- GOAL OF THE EXERCISE: The lines of the records that include "click" should all be copied.

- INPUT DATA:
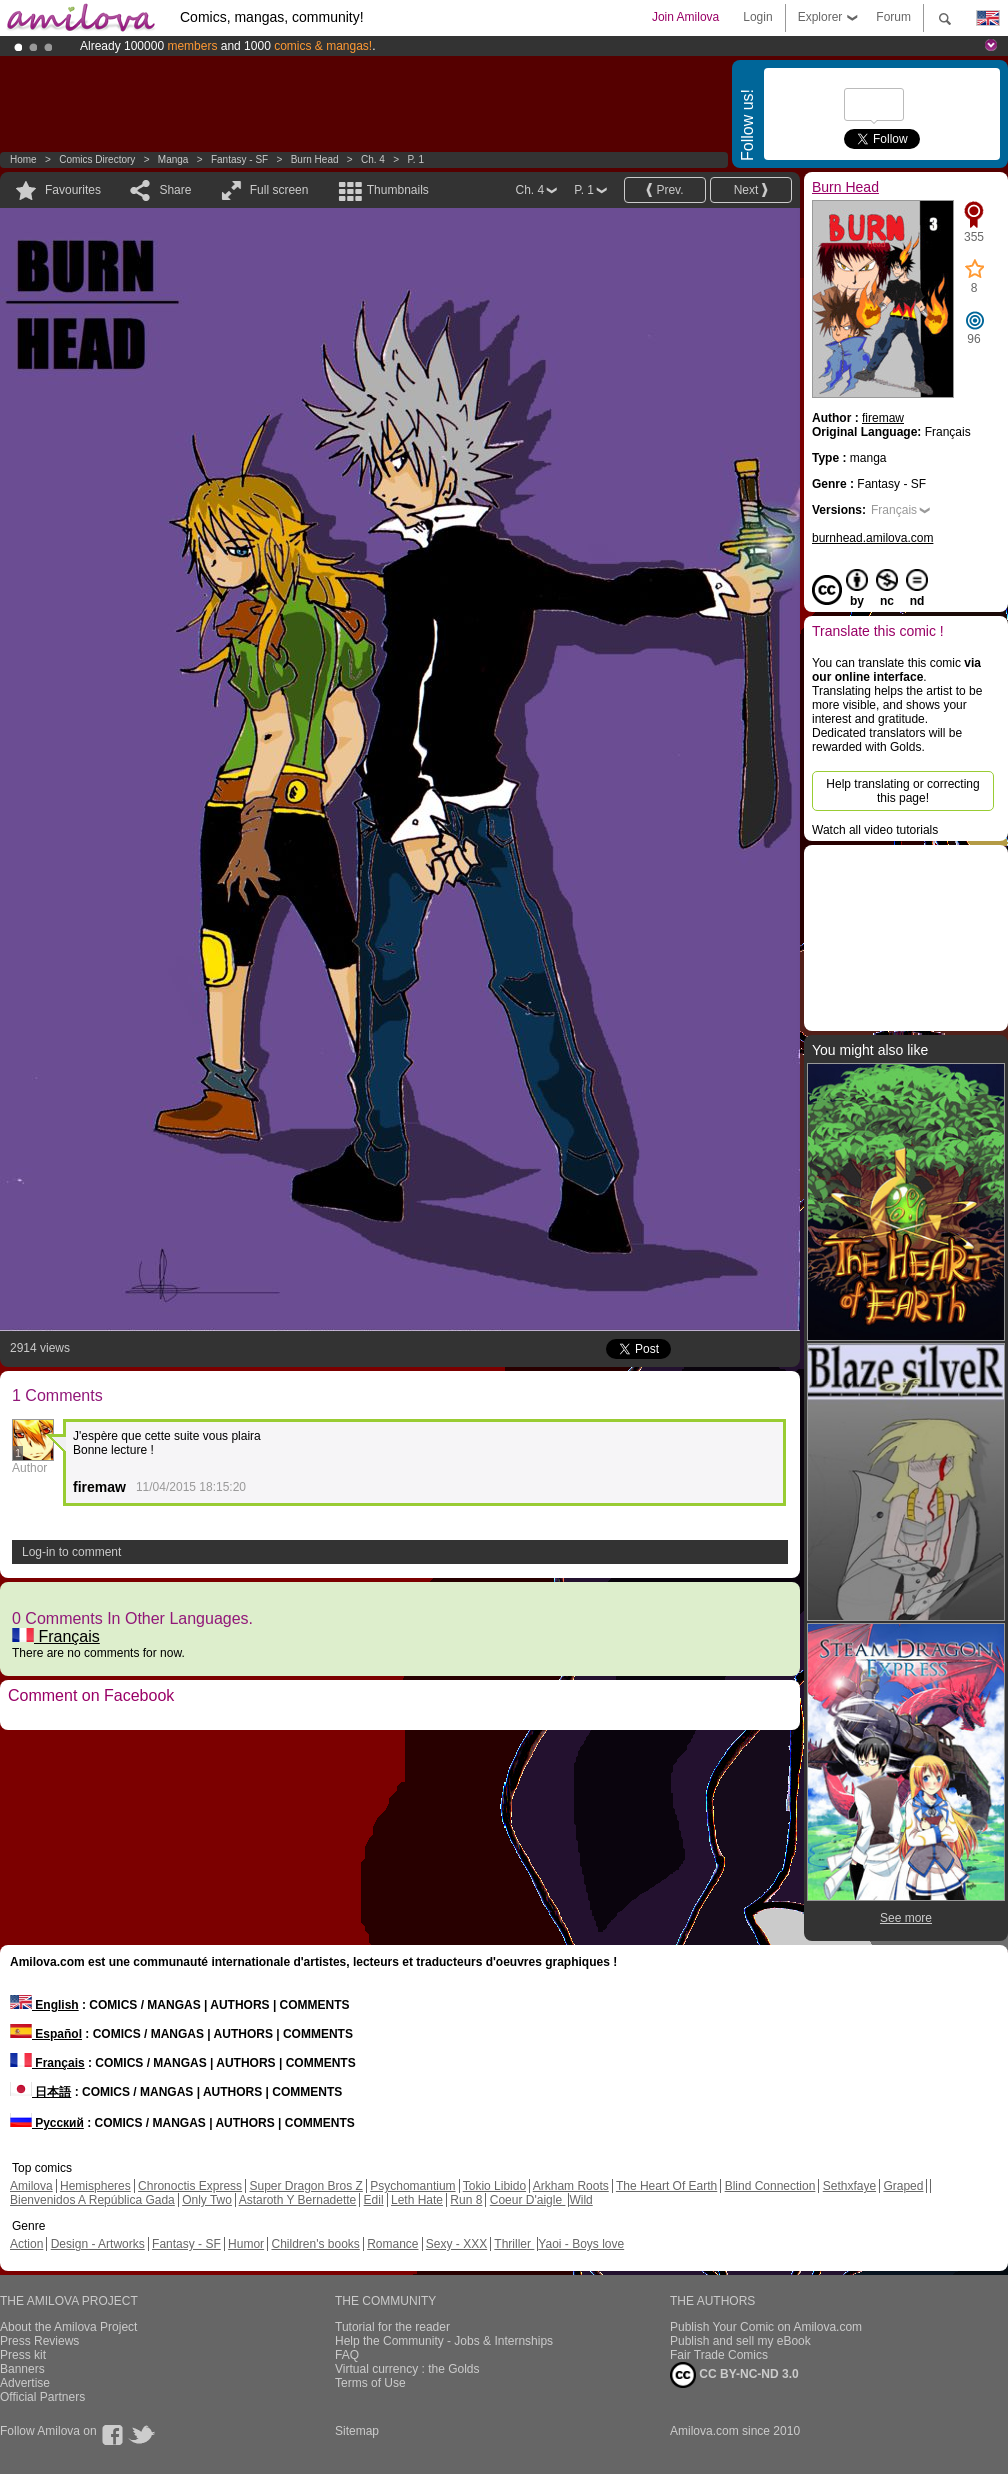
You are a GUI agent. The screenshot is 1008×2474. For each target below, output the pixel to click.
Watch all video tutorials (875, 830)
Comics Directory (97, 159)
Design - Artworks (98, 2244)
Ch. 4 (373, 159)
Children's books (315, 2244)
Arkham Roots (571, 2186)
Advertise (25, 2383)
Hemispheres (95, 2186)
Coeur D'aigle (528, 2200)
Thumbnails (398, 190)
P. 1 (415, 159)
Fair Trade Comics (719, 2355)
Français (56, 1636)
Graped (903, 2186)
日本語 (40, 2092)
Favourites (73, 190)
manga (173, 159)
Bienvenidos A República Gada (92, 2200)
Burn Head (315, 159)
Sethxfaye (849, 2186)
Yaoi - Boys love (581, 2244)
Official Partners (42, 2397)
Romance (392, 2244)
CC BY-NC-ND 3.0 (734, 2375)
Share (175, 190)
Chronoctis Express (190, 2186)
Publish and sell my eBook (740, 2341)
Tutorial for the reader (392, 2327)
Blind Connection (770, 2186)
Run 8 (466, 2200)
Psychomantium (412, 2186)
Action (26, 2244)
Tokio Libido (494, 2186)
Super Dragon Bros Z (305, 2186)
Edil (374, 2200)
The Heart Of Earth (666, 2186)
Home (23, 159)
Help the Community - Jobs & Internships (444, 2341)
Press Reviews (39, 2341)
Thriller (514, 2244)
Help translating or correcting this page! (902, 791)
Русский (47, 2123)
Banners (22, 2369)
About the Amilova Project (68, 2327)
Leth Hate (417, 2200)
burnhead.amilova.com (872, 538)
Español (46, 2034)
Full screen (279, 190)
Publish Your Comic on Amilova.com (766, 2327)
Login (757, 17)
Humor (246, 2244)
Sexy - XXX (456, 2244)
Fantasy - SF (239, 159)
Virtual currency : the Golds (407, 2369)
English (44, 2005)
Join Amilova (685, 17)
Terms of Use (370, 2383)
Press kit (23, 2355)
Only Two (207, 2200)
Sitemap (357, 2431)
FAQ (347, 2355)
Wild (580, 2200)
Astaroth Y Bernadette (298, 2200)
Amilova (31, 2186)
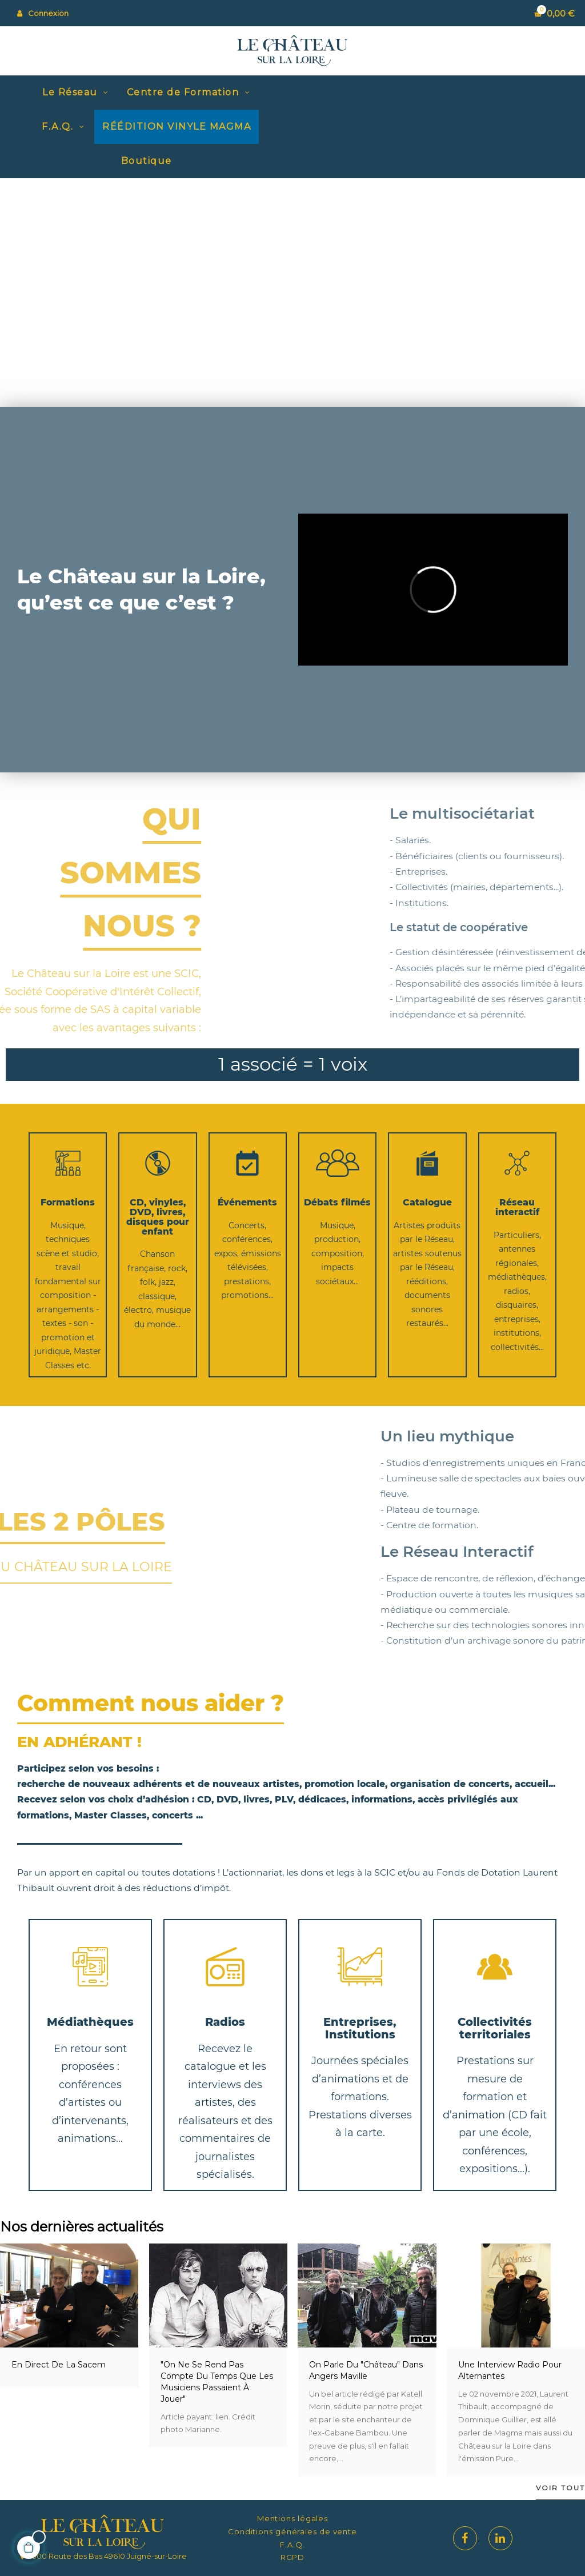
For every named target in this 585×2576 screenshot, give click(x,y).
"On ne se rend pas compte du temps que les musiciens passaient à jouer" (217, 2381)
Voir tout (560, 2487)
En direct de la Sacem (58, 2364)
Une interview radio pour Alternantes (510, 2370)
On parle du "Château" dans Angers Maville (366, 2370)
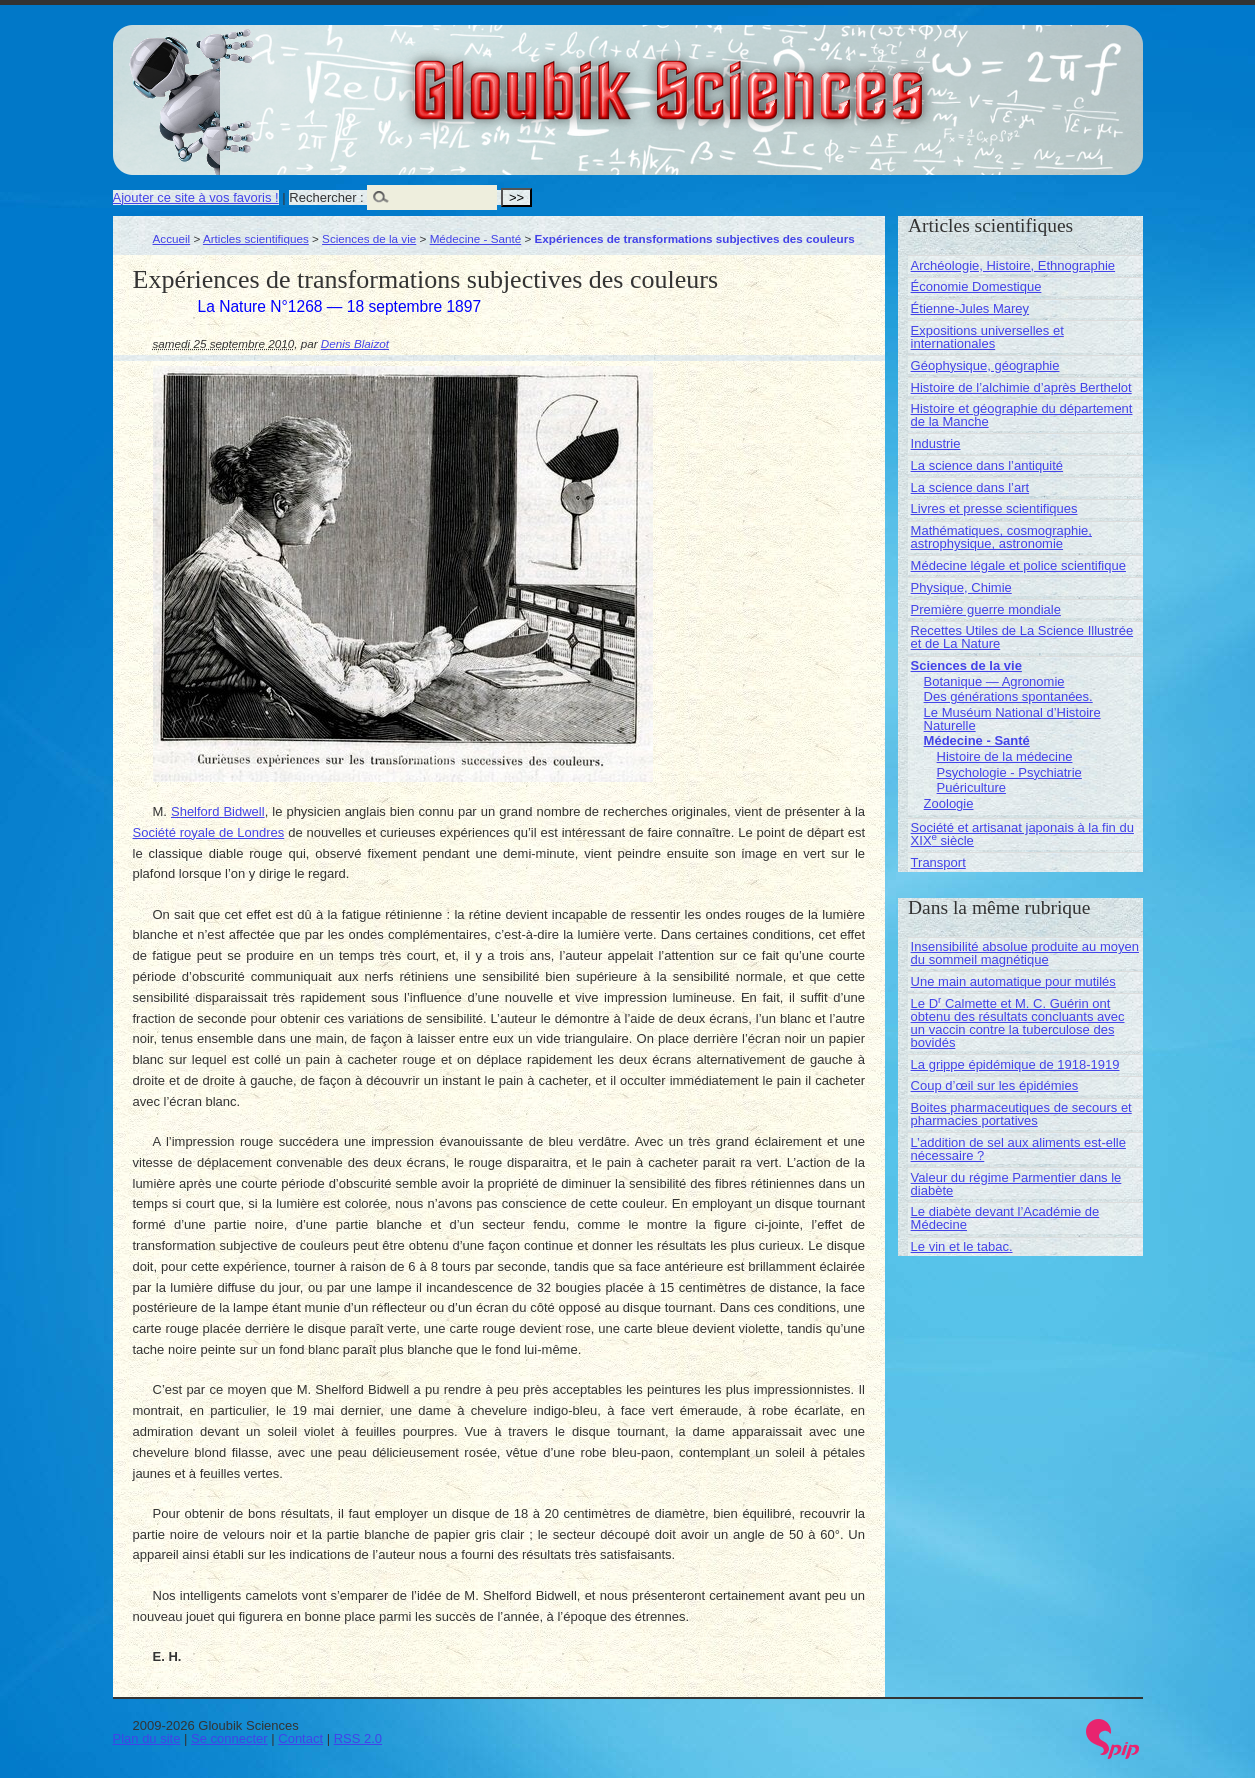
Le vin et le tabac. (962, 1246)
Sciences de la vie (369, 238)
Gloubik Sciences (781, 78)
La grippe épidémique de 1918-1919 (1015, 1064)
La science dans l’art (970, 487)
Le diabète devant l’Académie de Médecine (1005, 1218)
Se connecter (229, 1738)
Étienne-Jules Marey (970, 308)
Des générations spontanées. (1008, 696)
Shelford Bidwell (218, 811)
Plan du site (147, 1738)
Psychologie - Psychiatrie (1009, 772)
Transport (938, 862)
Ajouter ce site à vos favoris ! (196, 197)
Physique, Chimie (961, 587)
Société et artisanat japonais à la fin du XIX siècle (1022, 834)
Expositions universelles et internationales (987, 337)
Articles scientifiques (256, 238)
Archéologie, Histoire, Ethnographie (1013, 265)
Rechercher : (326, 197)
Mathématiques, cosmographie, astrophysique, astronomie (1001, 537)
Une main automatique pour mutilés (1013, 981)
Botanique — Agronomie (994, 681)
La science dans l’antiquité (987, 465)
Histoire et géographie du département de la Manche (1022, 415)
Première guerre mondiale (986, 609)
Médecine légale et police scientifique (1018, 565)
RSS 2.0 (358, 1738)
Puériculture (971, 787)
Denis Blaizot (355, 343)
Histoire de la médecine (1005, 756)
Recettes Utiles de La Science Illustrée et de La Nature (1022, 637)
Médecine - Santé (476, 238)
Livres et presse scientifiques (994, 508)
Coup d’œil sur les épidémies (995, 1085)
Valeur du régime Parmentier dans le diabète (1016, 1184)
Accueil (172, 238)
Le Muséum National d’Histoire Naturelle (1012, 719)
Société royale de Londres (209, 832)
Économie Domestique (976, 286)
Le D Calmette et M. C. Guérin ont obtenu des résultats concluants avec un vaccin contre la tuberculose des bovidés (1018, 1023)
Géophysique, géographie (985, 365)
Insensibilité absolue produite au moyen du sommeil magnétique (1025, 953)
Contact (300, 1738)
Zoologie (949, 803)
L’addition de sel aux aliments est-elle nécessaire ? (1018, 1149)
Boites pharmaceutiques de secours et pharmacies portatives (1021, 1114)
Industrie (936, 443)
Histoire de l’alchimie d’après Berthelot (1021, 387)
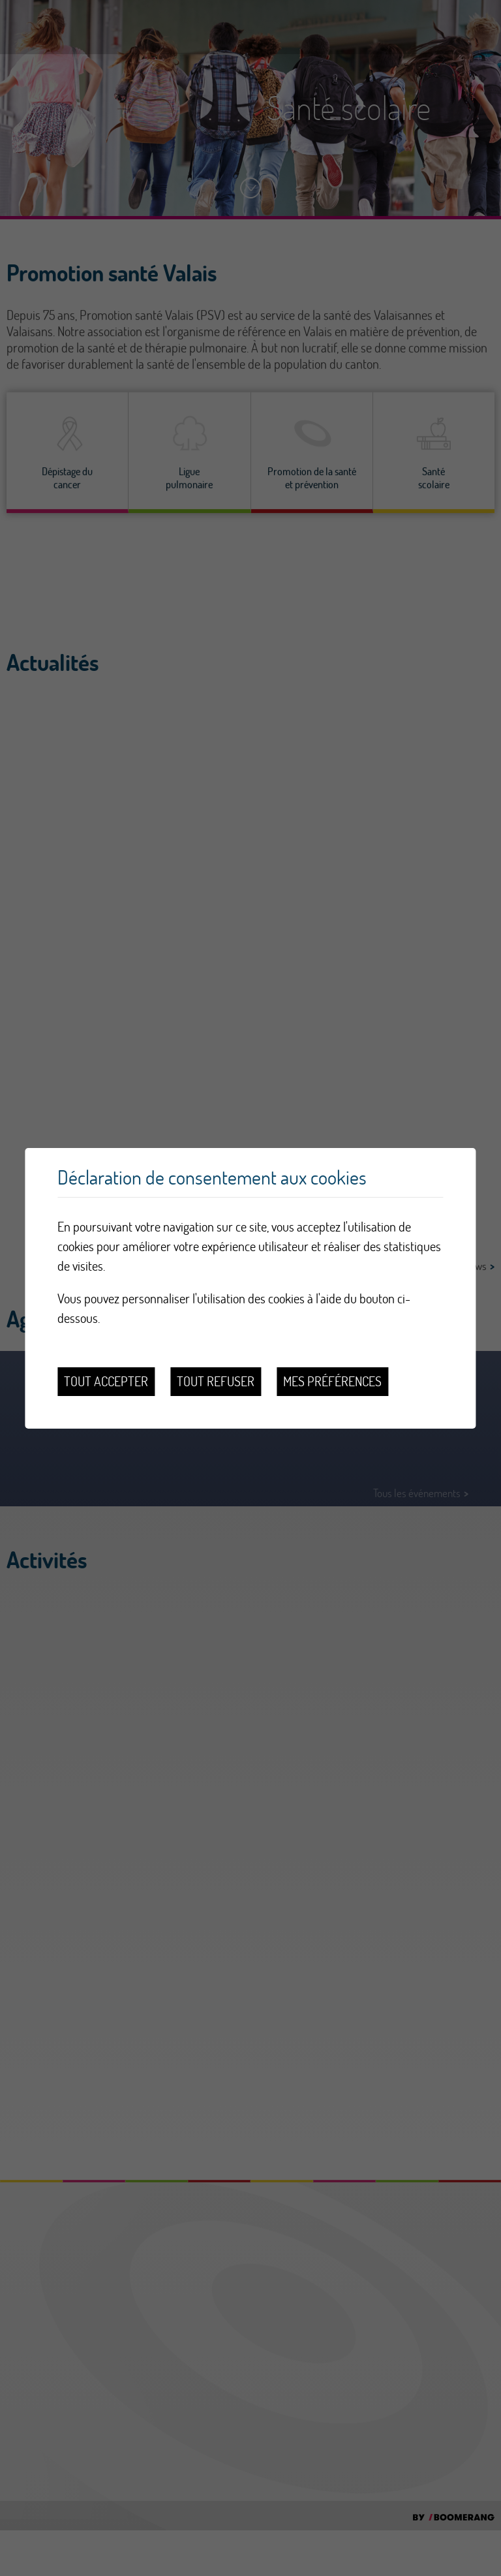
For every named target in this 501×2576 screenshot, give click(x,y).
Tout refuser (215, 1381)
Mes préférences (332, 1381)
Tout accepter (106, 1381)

- OUTPUT BELOW:
You are a GUI agent. The screenshot is 1008×2474. For each target below, output the pixel to click.
For every named target in this 585×2576 screenshot, give click(x,y).
For every named target in this 501×2576 screenshot, give click(x,y).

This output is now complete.